PROBLEM TO SOLVE ▸ Copy the first line of the material below and every later line through the line containing "воспринимать, что окружающая", without any other output.

DATASET ENTRIES ▸
+ + + + + + +
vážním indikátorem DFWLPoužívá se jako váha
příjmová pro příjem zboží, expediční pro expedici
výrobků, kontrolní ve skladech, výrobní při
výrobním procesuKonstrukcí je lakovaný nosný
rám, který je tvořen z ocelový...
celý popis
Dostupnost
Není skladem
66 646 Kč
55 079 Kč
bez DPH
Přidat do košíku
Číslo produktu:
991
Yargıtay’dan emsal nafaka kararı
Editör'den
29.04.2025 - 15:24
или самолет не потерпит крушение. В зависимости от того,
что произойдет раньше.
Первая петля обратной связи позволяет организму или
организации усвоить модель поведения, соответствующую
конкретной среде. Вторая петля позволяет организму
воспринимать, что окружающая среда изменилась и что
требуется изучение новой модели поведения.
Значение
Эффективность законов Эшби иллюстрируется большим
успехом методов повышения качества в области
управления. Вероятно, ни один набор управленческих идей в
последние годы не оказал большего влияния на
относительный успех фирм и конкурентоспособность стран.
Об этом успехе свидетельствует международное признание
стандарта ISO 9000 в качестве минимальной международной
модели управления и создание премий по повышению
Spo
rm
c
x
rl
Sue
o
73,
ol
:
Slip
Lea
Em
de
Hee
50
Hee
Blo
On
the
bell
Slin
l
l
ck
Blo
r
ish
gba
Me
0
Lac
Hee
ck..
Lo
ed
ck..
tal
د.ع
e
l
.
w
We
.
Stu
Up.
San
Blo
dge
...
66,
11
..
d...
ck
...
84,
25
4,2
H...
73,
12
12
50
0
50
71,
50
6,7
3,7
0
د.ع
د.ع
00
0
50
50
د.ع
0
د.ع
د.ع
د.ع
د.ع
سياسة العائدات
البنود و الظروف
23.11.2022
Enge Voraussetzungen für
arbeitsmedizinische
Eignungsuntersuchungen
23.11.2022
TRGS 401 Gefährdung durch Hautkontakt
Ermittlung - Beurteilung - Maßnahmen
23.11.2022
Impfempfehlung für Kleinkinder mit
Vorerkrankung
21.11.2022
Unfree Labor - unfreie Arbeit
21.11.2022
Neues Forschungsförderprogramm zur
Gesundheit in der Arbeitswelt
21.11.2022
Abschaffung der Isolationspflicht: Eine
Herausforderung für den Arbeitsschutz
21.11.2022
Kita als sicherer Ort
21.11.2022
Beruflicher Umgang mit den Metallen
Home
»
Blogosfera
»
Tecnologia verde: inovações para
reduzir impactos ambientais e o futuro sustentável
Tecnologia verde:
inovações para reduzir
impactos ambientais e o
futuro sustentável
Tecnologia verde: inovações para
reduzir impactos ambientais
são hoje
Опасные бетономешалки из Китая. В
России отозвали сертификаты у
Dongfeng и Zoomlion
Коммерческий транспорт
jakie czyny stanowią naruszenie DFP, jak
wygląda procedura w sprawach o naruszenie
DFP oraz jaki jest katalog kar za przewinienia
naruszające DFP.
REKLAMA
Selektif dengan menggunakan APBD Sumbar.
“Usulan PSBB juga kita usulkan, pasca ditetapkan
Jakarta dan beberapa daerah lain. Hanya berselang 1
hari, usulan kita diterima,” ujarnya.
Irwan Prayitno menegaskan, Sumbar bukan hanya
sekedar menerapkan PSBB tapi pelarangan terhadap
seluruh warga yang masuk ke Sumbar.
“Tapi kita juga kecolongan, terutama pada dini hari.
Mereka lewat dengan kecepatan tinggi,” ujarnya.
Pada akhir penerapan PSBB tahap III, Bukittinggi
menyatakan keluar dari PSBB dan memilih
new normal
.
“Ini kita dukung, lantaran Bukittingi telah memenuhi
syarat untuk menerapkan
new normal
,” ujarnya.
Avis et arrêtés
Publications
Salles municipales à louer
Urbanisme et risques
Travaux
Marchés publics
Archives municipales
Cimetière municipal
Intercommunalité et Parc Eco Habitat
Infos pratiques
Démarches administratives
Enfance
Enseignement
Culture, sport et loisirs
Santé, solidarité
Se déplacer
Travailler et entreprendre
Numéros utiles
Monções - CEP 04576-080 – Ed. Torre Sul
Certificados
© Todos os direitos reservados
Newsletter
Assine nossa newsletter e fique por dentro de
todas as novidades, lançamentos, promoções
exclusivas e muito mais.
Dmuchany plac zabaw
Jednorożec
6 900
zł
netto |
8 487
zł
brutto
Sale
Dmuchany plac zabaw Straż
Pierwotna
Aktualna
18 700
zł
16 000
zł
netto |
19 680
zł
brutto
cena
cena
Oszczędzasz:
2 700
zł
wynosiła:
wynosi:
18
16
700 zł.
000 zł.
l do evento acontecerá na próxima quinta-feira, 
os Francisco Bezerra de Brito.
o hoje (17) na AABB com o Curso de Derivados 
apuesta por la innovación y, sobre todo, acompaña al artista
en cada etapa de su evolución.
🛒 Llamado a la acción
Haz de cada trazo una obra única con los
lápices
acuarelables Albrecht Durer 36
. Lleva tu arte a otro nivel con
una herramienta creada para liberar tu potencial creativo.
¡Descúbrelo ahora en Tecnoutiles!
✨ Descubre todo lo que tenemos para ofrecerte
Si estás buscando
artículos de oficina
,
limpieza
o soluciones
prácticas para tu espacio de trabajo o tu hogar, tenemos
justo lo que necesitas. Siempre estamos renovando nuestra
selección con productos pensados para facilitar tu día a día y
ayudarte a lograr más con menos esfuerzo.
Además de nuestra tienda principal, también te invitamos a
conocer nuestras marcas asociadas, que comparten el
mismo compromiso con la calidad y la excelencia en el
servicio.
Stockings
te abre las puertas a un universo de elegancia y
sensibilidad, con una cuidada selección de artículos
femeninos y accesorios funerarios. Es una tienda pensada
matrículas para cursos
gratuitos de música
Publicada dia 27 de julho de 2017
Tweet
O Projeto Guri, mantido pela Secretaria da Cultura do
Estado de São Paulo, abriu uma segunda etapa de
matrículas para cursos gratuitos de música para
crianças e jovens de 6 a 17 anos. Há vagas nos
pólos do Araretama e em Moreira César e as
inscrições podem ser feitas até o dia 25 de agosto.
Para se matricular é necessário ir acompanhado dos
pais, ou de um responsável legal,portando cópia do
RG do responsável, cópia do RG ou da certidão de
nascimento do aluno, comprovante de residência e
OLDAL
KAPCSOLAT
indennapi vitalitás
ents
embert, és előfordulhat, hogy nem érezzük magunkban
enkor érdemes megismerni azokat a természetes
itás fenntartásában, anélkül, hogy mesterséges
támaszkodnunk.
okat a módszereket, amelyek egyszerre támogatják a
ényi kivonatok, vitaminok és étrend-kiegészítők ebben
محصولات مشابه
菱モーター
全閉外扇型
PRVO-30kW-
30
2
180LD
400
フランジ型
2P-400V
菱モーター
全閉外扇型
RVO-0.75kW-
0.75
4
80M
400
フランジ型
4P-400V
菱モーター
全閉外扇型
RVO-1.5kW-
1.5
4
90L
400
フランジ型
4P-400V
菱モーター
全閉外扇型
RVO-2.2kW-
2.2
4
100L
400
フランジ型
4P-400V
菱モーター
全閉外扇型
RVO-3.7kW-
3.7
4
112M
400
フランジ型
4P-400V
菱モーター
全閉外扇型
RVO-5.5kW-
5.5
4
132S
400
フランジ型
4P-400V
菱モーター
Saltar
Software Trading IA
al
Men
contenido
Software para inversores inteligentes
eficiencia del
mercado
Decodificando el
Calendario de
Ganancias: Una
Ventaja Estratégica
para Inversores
+ + + + + + +
TASK RESULT ▸
vážním indikátorem DFWLPoužívá se jako váha
příjmová pro příjem zboží, expediční pro expedici
výrobků, kontrolní ve skladech, výrobní při
výrobním procesuKonstrukcí je lakovaný nosný
rám, který je tvořen z ocelový...
celý popis
Dostupnost
Není skladem
66 646 Kč
55 079 Kč
bez DPH
Přidat do košíku
Číslo produktu:
991
Yargıtay’dan emsal nafaka kararı
Editör'den
29.04.2025 - 15:24
или самолет не потерпит крушение. В зависимости от того,
что произойдет раньше.
Первая петля обратной связи позволяет организму или
организации усвоить модель поведения, соответствующую
конкретной среде. Вторая петля позволяет организму
воспринимать, что окружающая среда изменилась и что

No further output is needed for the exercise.